*** Given records

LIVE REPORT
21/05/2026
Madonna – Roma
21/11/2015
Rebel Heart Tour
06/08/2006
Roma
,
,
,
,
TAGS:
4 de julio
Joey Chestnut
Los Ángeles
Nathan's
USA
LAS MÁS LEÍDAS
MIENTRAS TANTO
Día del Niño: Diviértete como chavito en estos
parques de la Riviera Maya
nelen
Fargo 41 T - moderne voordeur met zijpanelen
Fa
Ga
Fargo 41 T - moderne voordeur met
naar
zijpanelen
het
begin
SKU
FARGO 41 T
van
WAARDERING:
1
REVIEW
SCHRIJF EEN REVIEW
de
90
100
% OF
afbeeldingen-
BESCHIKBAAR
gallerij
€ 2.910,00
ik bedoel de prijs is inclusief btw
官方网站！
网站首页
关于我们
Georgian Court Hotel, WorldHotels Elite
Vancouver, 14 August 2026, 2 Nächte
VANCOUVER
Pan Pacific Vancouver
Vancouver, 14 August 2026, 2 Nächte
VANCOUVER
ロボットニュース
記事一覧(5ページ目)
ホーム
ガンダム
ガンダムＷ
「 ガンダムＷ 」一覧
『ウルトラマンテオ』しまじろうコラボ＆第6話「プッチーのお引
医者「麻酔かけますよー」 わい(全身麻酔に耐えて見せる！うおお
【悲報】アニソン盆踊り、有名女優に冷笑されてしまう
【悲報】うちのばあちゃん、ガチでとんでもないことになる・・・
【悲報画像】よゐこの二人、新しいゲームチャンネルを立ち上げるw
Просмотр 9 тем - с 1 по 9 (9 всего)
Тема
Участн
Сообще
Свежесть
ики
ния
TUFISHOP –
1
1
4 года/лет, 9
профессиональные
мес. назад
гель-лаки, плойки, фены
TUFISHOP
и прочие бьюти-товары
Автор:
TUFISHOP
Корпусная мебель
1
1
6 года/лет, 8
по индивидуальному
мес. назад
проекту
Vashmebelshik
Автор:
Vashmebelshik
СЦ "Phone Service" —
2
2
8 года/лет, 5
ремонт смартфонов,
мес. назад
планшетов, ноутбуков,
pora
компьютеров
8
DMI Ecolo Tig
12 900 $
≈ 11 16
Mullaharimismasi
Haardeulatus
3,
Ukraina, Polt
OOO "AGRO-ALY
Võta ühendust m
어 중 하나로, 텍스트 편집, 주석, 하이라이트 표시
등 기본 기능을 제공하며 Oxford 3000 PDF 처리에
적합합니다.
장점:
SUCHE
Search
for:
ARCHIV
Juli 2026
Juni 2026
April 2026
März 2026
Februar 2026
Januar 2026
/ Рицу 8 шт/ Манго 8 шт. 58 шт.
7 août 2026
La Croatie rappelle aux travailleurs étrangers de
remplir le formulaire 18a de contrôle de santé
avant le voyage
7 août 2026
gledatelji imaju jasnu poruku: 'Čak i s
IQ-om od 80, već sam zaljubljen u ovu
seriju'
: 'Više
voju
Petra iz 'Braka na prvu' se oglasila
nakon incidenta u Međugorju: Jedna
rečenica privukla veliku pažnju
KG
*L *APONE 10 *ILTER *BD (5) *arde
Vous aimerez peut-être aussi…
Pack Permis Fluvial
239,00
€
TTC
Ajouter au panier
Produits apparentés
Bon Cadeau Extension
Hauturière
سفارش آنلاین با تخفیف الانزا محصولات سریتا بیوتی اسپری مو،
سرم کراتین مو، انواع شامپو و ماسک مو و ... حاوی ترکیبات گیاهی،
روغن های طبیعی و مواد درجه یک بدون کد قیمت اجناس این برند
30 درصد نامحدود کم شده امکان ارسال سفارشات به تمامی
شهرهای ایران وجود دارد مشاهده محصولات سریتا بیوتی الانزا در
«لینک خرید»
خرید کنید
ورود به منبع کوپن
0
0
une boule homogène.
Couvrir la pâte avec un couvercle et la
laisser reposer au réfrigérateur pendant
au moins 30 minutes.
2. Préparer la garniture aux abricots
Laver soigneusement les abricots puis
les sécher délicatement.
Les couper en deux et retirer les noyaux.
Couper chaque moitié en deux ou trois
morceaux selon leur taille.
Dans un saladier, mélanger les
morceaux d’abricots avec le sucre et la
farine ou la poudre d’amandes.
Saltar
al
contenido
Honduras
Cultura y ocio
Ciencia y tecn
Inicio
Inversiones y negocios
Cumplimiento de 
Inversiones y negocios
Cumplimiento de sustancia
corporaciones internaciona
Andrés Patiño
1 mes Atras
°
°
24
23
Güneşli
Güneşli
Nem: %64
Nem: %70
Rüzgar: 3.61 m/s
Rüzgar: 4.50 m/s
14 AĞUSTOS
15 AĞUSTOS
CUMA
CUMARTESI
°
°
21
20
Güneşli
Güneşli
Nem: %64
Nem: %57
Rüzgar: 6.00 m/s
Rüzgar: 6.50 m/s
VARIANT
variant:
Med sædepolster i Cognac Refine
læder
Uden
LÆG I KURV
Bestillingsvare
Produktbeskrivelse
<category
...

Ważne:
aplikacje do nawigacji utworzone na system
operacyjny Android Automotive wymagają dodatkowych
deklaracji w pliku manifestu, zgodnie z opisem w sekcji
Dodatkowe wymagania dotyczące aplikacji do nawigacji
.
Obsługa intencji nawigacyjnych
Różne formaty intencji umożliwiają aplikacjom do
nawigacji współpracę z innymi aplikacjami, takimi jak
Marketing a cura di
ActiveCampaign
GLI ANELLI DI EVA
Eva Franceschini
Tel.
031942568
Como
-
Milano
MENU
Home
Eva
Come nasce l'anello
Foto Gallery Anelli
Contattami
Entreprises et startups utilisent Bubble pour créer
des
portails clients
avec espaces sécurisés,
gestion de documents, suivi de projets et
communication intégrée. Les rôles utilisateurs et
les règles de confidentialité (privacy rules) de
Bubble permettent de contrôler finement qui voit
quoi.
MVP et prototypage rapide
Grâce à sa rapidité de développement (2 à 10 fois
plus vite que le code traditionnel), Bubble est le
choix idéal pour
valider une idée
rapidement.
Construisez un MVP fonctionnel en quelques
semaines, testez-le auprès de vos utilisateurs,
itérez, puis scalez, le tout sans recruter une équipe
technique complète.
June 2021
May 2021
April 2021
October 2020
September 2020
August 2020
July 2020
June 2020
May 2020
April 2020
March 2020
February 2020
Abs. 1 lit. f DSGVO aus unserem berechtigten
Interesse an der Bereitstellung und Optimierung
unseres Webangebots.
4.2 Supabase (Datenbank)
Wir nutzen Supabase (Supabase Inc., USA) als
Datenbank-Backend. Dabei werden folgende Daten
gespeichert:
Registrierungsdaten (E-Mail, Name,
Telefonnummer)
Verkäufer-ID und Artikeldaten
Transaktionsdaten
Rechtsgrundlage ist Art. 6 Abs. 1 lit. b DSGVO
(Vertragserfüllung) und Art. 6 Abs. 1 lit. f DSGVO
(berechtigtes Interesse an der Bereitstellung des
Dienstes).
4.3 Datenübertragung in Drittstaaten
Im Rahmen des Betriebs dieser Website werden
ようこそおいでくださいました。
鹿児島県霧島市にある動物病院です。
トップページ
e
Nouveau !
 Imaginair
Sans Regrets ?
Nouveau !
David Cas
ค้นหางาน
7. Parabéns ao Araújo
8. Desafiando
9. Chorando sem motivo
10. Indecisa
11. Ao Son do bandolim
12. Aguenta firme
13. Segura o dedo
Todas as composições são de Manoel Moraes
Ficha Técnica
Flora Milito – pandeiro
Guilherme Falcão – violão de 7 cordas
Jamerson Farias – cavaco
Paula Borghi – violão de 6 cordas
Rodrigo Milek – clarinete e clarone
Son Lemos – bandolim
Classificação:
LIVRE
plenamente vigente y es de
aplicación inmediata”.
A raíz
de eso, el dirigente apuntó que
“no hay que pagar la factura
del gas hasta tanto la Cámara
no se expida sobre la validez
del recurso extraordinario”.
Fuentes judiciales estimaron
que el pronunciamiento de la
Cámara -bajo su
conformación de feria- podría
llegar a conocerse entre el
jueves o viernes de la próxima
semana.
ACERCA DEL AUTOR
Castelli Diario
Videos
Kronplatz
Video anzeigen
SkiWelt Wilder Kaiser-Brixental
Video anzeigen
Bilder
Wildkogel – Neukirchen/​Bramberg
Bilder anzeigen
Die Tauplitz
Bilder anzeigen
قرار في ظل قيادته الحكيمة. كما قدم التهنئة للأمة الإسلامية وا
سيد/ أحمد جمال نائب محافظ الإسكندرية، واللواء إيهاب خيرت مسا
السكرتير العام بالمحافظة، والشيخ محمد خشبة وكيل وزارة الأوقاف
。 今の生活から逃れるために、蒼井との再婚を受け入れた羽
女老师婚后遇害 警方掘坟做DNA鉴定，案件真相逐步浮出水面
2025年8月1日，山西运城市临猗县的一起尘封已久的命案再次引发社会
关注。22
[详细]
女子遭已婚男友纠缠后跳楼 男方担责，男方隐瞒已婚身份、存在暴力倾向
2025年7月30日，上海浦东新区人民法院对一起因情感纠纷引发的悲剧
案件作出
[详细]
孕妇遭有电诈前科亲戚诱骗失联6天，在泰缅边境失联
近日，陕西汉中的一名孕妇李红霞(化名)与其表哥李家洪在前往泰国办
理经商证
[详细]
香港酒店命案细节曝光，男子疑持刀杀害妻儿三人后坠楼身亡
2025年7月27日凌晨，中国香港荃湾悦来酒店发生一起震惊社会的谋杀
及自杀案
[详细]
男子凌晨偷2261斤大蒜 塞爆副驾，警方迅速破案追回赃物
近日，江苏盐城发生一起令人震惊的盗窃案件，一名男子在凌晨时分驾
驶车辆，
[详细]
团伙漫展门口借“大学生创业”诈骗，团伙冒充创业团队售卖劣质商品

******

▸ Try it:
Would you copy out exactly the lines above that start at the one containing "Laver soigneusement les abricots puis" and end at the one containing "Ciencia y tecn", inclusive?

▸ Task answer:
Laver soigneusement les abricots puis
les sécher délicatement.
Les couper en deux et retirer les noyaux.
Couper chaque moitié en deux ou trois
morceaux selon leur taille.
Dans un saladier, mélanger les
morceaux d’abricots avec le sucre et la
farine ou la poudre d’amandes.
Saltar
al
contenido
Honduras
Cultura y ocio
Ciencia y tecn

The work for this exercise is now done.